Chip Somodevilla, Getty Images

Don't mess with net neutrality. That was the message from departing FCC chairman Tom Wheeler Friday in his last speech as head of the agency.

Wheeler warned the incoming Republican administration against a hasty repeal of the controversial open internet rules. He said getting rid of the rules and taking a "hands-off approach" to regulating broadband and wireless networks would be a mistake and a move backward. He added that changing the rules would threaten innovation.

"The open internet is currently the law of the land," he said. "Tampering with the rules means taking away protections consumers and the online world enjoy today."

Net neutrality is the principle that all traffic on the Internet should be treated equally. Whether you're checking Facebook, posting pictures to Instagram, shopping on Amazon, streaming Netflix movies or watching cat videos on YouTube, all the information traveling across the Internet to you and from you should be treated the same. This means that your Internet service provider -- whether that's a broadband company like Comcast or a wireless carrier like AT&T or Verizon -- can't block or slow down your access to that content. And it means that these companies shouldn't favor their own content and services over their competitors' offerings.

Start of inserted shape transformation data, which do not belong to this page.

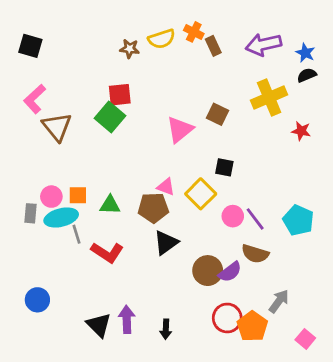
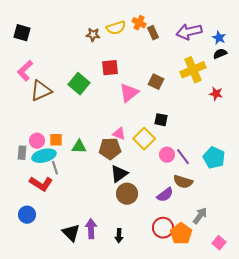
red square: (120, 95) -> (110, 68), moved
brown triangle: (57, 127) -> (41, 91), turned 45
red L-shape: (107, 252) -> (41, 184), moved
brown circle: (208, 271) -> (127, 194), moved

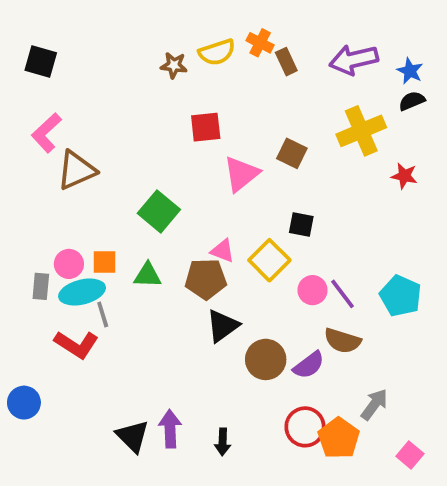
green square: (79, 84) -> (159, 211), moved
brown circle: (127, 194) -> (266, 359), moved
blue circle: (27, 215) -> (24, 403), moved

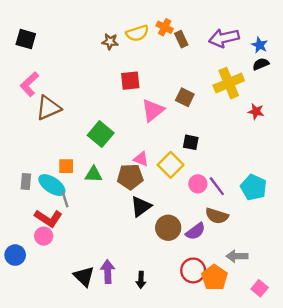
pink circle: (69, 264) -> (44, 236), moved
cyan ellipse: (82, 292) -> (52, 185), turned 48
gray arrow: (374, 404) -> (237, 256), turned -126

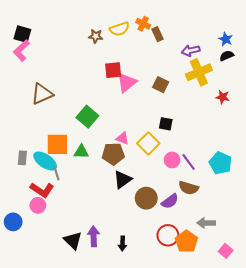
purple arrow: (224, 38) -> (191, 51), moved, size x0.7
pink L-shape: (29, 84) -> (21, 51), moved
pink triangle: (153, 110) -> (127, 83), moved
orange square: (66, 166) -> (57, 144), size x1.6

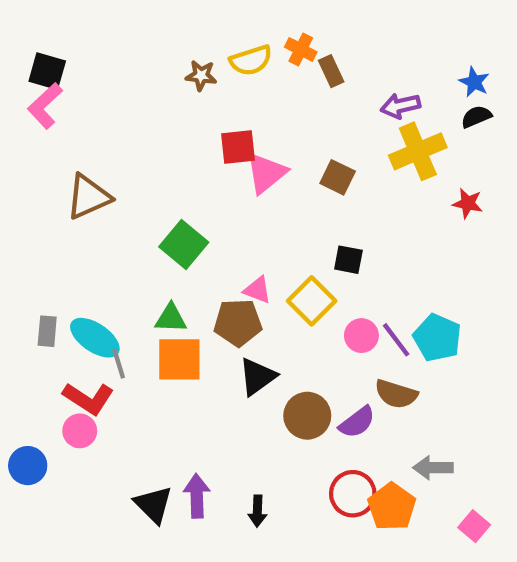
orange square: (57, 144) -> (179, 359), moved
cyan pentagon: (221, 163) -> (437, 338), moved

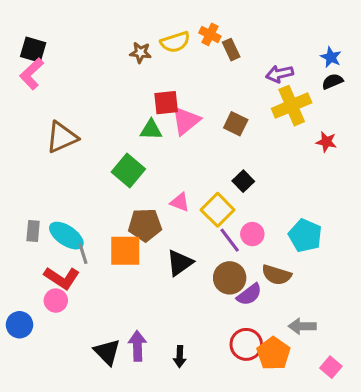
black square: (348, 260) -> (243, 181), turned 35
green triangle: (171, 318) -> (151, 130), moved
brown pentagon: (238, 323) -> (145, 225), moved
purple line: (396, 340) -> (230, 240), moved
brown circle: (307, 416) -> (230, 278), moved

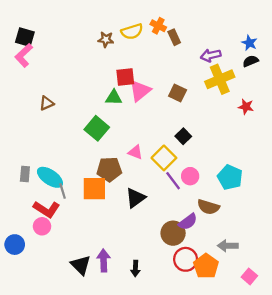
brown triangle: (62, 137) -> (47, 103), size x0.6
brown circle: (230, 278) -> (173, 233), moved

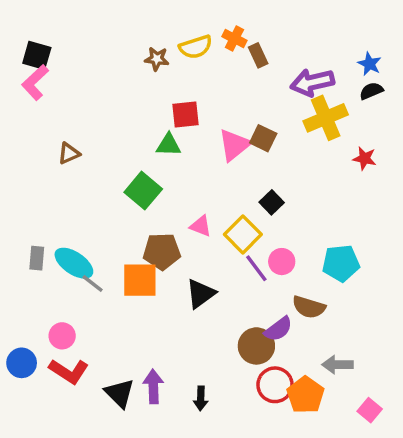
purple arrow: (211, 55) -> (312, 82), size x1.4
pink triangle: (140, 91) -> (234, 145), moved
cyan pentagon: (230, 177) -> (341, 263), turned -30
gray line: (63, 191) -> (93, 283), turned -35
red L-shape: (47, 209) -> (69, 371), moved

Supporters of net neutrality, like consumer advocates and internet companies like Google and Netflix, say these rules protect consumers and ensure smaller companies can access the internet to develop cool new services and applications. Wheeler, who has become net neutrality's staunchest supporter since taking over as FCC chairman in 2013, says that broadband companies are the gatekeepers to the internet and should not be allowed to abuse their power.

"Those who build and operate networks have both the incentive and the ability to use the power of the network to benefit themselves even if doing so hurts their own customers and the greater public interest," Wheeler said.

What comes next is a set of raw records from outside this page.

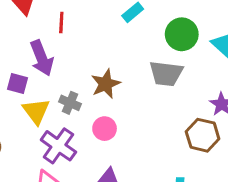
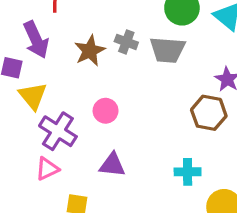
brown star: (106, 84) -> (90, 51), moved
gray cross: (70, 103) -> (126, 42), moved

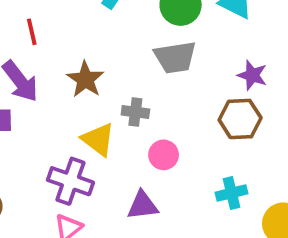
gray cross: (126, 42) -> (135, 112), moved
yellow triangle: (33, 96) -> (98, 139), moved
pink circle: (106, 111) -> (164, 155), moved

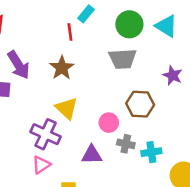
red line: (32, 32) -> (70, 32), moved
gray cross: (135, 112) -> (126, 144), moved
brown hexagon: (240, 119) -> (140, 104), moved

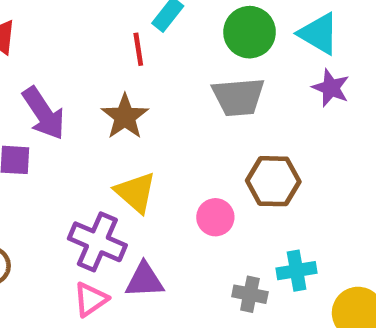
purple star: (173, 75) -> (331, 88), moved
gray cross: (126, 144) -> (250, 294), moved
purple triangle: (92, 155) -> (144, 280), moved

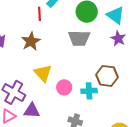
brown hexagon: (273, 181) -> (107, 76), moved
yellow triangle: (136, 192) -> (43, 73), moved
cyan cross: (297, 271) -> (89, 91), moved

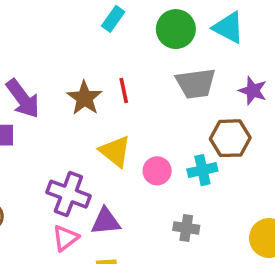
red line: (40, 14) -> (124, 91), moved
gray trapezoid: (79, 38) -> (196, 83), moved
purple star: (118, 39) -> (253, 91), moved

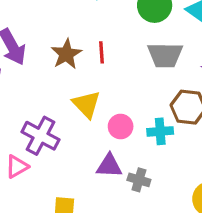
purple triangle: (106, 221) -> (109, 166), moved
pink triangle: (65, 238) -> (17, 167), moved

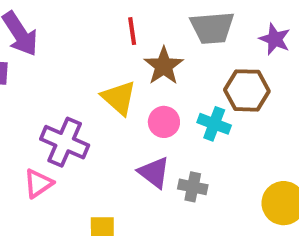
brown star: (66, 54) -> (164, 66), moved
cyan cross: (160, 131) -> (214, 124), turned 30
purple triangle: (109, 166) -> (154, 172), turned 40

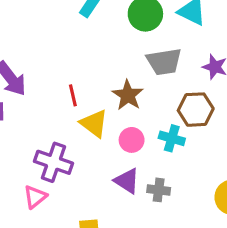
red line: (132, 31) -> (73, 95), moved

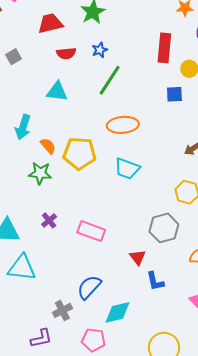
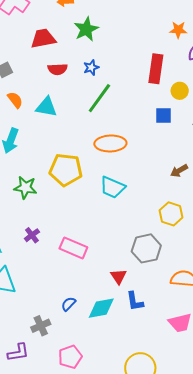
orange semicircle: (48, 146) -> (15, 100), moved
blue semicircle: (89, 287) -> (69, 304), size x0.6
cyan diamond: (118, 312) -> (101, 308), moved
pink pentagon: (93, 340) -> (70, 357), turned -30

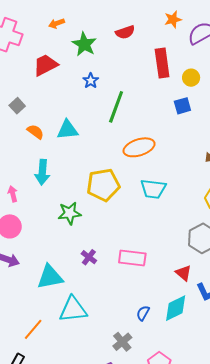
blue star: (91, 67) -> (91, 81), moved
red semicircle: (58, 69) -> (125, 32), moved

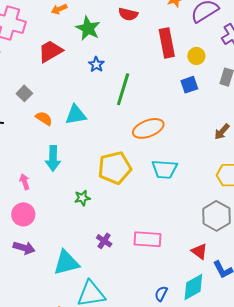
red semicircle: (125, 32) -> (128, 14), turned 36
green star: (69, 213) -> (82, 198), size x0.7

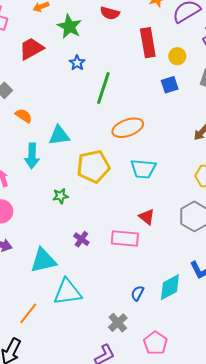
cyan triangle: (76, 115) -> (59, 135), moved
red triangle: (199, 251) -> (147, 217), moved

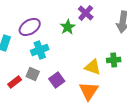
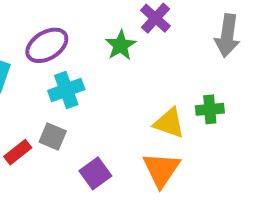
purple square: (57, 80) -> (95, 173), moved

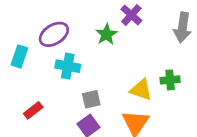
cyan cross: (66, 90) -> (68, 66), turned 30
gray square: (53, 137) -> (91, 99), moved, turned -36

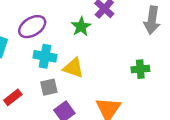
yellow triangle: (141, 90) -> (73, 68), moved
gray square: (91, 99) -> (49, 87), moved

Republicans along with internet service providers, like AT&T and Comcast, argue that the FCC's rules are bad public policy because the agency now regulates broadband like the old-style telephone network. They say this discourages investment in network infrastructure.

But Wheeler refuted these claims in his speech. He recounted that AT&T's CEO reportedly told President-elect Donald Trump in a meeting just yesterday that his company had been the country's leading investor of capital for each of the last five years, which included the two years since the Open Internet rules were adopted.

"Network investment is up, investment in innovative services is up, and ISPs revenues - and stock prices - are at record levels," he said. "So, where's the fire?"

With that said, Wheeler's warnings are likely falling on deaf ears. There's not a lot that Wheeler or other Democrats can do to stop Republicans from striking down the foundation of the net neutrality rules. Once Wheeler steps down on January 20, the Republicans will hold a 2-1 majority. Commissioners Mike O'Rielly and Ajit Pai, who will remain at the FCC, have already indicated they want to dismantle net neutrality. And Trump's transition team is also full of opponents to the rules.